Tränen fließen nicht drinnen, sondern draußen vor der Tür.

Hier müssen sich Ostdeutsche von ihren Angehörigen und Freunden aus dem Westen verabschieden – in dem Bewusstsein, diesen Weg selbst nie gehen zu können. Hier spielen sich Szenen ab, die zu der traurigen Namensgebung führen: Menschen, in inniger Umarmung, oft mit Tränen im Gesicht. 

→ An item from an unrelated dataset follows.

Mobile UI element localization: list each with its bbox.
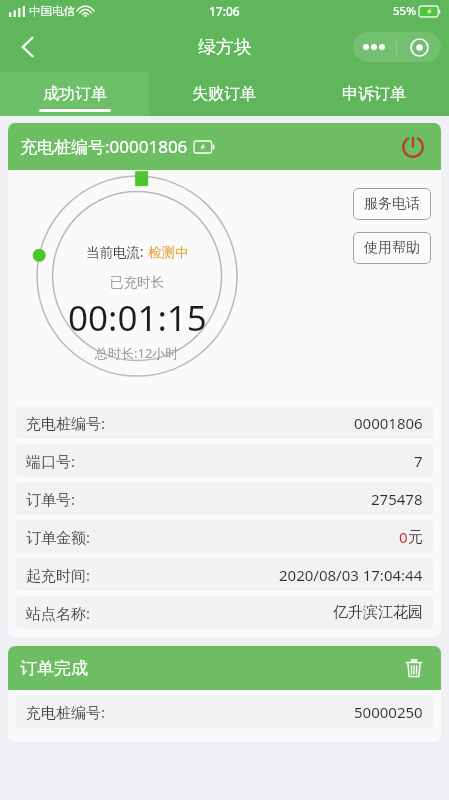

Nach dem Fall der Mauer wird das Gebäude obsolet, doch die Grenzer machen noch ein halbes Jahr Dienst nach Vorschrift. Dann endlich, am 30. Juni 1990, wird der Tränenpalast geschlossen.

Nichts wie weg mit dem Kasten, rufen Spekulanten, die scharf auf das frei werdende Filetstück sind. Doch Abreißen geht nicht. Die letzte DDR-Regierung unter Ministerpräsident Lothar de Maizière hat kurz vor Toresschluss einige, für die Geschichte der DDR wichtige Gebäude, unter Denkmalschutz gestellt. Auch den Tränenpalast.

Vom Tränen- zum Tanzpalast

Die Halle wird Event-Location, wandelt sich zum Ort ausgelassener Freude. Viele junge Disco-Besucher wissen gar nicht, in welch geschichtsträchtigem Gemäuer sie gerade abrocken.

2011 wieder eine Metamorphose: der Tränenpalast wird zum Museum. Die Stiftung Haus der Geschichte der Bundesrepublik Deutschland eröffnet die Ausstellung Grenzerfahrungen. Man rekonstruiert die Abfertigungshalle mit Originalteilen aus der DDR-Zeit, und präsentiert jüngste deutsche Geschichte nach modernem, multimedialem Konzept. In Berlin gibt es etliche Orte, die an die deutsche Teilung erinnern. Besonders beeindruckend ist aber - ähnlich dem 200 Meter langen Mauerstück in der Bernauer Straße - der Tränenpalst am Bahnhof Friedrichstraße.